Ok, now I forced crash report file to be silently generated somewhere on the disk. The last step was just waiting for it to get generated and finding it. At this point I enable “Send Report …” button. When user clicks it, I grab the file and upload it to gist.github.com. Again I’m so uncool for reinventing the wheel so I use Chris Wanstrath’s gist.rb uploader. Jaaaaay it’s Ruby code! Much better than hanging myself trying to do a HTTP call using Cocoa.
And how does one open a mail client with a message? I tried to access the email APIs from Objective-C and it was like going back to the 80’s. I kinda like the music, but those bearded men with strong glasses suck at making APIs. You may wonder but the easiest way is to generate mailto link and simulate click on it. Browsers already know how to open your system email client - whatever it is. And it will work in the future because nobody wants to break the web, right?

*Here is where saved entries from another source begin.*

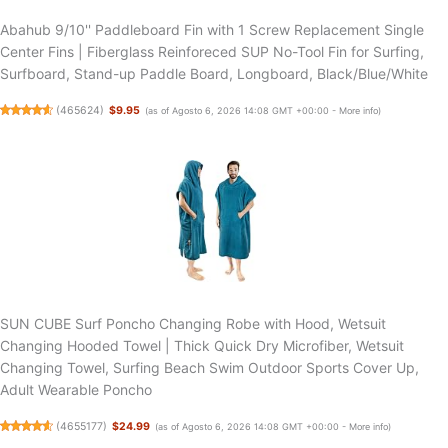
Abahub 9/10'' Paddleboard Fin with 1 Screw Replacement Single
Center Fins | Fiberglass Reinforeced SUP No-Tool Fin for Surfing,
Surfboard, Stand-up Paddle Board, Longboard, Black/Blue/White
(
465624
)
$9.95
(as of Agosto 6, 2026 14:08 GMT +00:00 -
More info
)
SUN CUBE Surf Poncho Changing Robe with Hood, Wetsuit
Changing Hooded Towel | Thick Quick Dry Microfiber, Wetsuit
Changing Towel, Surfing Beach Swim Outdoor Sports Cover Up,
Adult Wearable Poncho
(
4655177
)
$24.99
(as of Agosto 6, 2026 14:08 GMT +00:00 -
More info
)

The web has won again. And that is the end of my story.
No spam just meat
As you can see I’m getting 2 crash reports per hour on average. I didn’t have time to analyze them in more detail. But it looks like most of them are related to patching filesystem APIs for a .DS_Store hack early after TotalFinder starts. I can imagine that during startup many threads are doing heavy filesystem work and I confuse them by doing some dirty job of redirecting filesystem calls. Will definitely look into this soon.